## Exercise:
Look in the material below for the line with "るお菓子を製造しています。" and the line with "permettent d'intégrer les", then set down exactly those two lines and all lines between, nothing more.

## Data for analysis:
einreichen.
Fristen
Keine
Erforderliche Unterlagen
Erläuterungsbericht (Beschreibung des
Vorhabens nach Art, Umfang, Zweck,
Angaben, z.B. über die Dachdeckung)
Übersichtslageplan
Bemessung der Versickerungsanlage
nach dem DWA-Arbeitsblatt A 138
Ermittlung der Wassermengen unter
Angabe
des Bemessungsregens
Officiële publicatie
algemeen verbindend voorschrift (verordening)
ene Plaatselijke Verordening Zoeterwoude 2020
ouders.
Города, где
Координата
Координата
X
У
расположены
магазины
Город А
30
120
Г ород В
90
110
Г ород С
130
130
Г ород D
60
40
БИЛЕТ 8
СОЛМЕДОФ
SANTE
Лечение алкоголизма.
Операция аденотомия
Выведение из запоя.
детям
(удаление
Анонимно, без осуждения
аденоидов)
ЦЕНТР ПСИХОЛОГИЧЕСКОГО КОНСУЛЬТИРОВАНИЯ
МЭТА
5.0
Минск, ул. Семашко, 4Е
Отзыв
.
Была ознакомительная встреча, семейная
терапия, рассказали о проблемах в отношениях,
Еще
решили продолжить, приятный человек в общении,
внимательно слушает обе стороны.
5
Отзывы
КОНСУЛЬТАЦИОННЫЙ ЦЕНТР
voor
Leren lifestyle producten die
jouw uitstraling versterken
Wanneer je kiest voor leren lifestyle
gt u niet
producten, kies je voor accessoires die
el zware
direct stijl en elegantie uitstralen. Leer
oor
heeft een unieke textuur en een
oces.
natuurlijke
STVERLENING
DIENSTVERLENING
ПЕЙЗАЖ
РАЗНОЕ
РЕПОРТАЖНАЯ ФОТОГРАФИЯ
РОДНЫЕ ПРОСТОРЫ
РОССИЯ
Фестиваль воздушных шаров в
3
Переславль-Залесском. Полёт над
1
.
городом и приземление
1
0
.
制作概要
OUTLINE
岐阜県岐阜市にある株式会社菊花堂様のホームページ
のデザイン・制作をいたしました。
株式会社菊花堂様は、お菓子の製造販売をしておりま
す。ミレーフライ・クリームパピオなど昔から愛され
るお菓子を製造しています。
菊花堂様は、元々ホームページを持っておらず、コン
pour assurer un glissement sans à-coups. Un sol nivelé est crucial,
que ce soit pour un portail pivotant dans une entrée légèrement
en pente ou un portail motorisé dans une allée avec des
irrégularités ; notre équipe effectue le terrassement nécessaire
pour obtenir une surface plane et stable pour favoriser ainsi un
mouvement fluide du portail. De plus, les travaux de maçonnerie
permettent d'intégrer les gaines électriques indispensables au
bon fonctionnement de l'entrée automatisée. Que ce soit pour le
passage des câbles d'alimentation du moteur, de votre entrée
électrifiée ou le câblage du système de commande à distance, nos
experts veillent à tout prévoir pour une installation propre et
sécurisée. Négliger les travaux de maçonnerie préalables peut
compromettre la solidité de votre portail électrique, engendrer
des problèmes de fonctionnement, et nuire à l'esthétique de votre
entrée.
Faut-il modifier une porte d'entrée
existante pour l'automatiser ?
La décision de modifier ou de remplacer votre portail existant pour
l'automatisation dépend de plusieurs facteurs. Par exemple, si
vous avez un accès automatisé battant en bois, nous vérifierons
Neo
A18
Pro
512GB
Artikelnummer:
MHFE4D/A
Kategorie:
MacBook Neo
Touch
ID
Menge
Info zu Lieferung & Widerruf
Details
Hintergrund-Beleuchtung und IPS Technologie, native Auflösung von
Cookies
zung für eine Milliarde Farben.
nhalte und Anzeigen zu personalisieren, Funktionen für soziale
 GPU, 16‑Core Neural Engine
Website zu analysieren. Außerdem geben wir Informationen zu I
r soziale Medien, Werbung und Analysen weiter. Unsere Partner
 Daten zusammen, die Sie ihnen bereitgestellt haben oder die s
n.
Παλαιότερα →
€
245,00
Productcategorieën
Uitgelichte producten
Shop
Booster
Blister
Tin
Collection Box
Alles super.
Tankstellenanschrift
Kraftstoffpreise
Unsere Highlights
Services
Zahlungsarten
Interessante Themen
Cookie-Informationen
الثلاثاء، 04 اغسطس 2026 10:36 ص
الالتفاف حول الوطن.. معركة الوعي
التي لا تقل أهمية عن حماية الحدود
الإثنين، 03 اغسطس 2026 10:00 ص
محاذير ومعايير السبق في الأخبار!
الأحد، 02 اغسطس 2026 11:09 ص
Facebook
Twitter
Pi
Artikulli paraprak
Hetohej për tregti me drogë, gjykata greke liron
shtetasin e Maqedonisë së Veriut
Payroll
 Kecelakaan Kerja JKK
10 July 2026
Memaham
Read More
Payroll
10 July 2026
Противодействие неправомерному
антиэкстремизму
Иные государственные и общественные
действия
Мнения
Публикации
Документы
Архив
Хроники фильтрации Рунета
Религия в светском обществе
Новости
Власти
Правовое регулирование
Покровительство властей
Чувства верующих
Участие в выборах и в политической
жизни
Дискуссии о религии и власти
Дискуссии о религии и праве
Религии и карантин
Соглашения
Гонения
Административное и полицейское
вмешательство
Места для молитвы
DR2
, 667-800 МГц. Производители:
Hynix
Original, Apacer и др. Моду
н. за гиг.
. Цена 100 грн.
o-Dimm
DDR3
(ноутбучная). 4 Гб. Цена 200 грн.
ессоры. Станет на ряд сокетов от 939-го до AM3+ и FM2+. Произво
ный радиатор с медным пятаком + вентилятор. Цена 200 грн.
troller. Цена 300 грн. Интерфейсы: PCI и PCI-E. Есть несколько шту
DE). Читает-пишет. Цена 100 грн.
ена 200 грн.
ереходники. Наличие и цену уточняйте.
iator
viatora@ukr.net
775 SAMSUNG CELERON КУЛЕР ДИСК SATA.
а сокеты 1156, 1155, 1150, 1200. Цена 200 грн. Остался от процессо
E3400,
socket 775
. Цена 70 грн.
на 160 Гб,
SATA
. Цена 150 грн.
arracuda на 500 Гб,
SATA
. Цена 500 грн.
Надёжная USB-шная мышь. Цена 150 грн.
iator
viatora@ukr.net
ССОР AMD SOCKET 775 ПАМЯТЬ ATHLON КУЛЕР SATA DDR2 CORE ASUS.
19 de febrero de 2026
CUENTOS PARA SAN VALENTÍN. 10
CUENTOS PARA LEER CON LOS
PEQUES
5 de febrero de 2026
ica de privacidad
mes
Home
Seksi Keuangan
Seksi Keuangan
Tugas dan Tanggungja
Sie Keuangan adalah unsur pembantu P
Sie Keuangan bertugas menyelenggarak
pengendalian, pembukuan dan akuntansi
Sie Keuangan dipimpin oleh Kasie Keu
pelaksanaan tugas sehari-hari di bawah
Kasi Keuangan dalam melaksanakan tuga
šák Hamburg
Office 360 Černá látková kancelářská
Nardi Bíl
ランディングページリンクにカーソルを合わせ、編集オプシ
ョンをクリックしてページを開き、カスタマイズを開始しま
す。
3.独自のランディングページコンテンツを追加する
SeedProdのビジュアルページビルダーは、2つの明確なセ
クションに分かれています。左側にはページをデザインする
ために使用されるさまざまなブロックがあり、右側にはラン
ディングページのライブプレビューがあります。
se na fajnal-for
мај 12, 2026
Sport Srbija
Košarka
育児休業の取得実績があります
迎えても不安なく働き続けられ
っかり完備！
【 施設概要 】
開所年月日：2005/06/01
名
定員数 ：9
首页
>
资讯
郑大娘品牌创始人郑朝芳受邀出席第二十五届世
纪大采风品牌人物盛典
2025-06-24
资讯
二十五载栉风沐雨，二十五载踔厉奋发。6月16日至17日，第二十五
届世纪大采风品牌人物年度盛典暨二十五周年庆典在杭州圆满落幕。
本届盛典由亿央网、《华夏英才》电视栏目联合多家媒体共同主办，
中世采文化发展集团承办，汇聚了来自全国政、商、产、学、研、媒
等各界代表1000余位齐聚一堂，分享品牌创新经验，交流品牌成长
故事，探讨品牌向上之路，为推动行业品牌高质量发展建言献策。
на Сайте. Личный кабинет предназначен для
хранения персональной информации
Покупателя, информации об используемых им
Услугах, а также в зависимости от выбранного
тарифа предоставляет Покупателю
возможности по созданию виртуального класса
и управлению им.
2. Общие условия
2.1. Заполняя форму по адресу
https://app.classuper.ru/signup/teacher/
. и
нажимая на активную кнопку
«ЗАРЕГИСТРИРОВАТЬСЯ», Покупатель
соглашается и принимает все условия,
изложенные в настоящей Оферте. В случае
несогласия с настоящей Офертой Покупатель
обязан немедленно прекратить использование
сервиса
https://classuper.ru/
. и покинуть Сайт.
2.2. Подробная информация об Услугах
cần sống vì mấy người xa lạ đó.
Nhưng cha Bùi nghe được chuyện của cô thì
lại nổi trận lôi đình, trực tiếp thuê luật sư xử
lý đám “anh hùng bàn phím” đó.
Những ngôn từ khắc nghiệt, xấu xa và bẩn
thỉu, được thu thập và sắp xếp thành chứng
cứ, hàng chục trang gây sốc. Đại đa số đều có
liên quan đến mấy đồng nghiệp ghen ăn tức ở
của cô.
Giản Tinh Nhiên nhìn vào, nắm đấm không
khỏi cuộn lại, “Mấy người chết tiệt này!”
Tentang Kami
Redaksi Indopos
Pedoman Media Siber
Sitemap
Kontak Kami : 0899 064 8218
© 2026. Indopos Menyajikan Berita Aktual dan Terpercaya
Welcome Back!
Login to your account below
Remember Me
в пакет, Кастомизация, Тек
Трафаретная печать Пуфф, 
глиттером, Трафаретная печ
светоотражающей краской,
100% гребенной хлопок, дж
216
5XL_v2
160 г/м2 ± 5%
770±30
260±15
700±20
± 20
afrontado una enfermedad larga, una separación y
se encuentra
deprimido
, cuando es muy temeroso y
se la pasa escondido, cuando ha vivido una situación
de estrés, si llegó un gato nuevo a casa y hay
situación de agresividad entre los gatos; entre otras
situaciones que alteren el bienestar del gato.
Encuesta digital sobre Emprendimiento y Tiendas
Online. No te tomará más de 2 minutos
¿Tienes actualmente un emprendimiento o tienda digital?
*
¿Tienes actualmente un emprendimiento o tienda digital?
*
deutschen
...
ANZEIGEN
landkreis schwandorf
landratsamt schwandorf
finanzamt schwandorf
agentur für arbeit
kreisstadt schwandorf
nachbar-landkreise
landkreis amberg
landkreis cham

## Written answer:
るお菓子を製造しています。
菊花堂様は、元々ホームページを持っておらず、コン
pour assurer un glissement sans à-coups. Un sol nivelé est crucial,
que ce soit pour un portail pivotant dans une entrée légèrement
en pente ou un portail motorisé dans une allée avec des
irrégularités ; notre équipe effectue le terrassement nécessaire
pour obtenir une surface plane et stable pour favoriser ainsi un
mouvement fluide du portail. De plus, les travaux de maçonnerie
permettent d'intégrer les gaines électriques indispensables au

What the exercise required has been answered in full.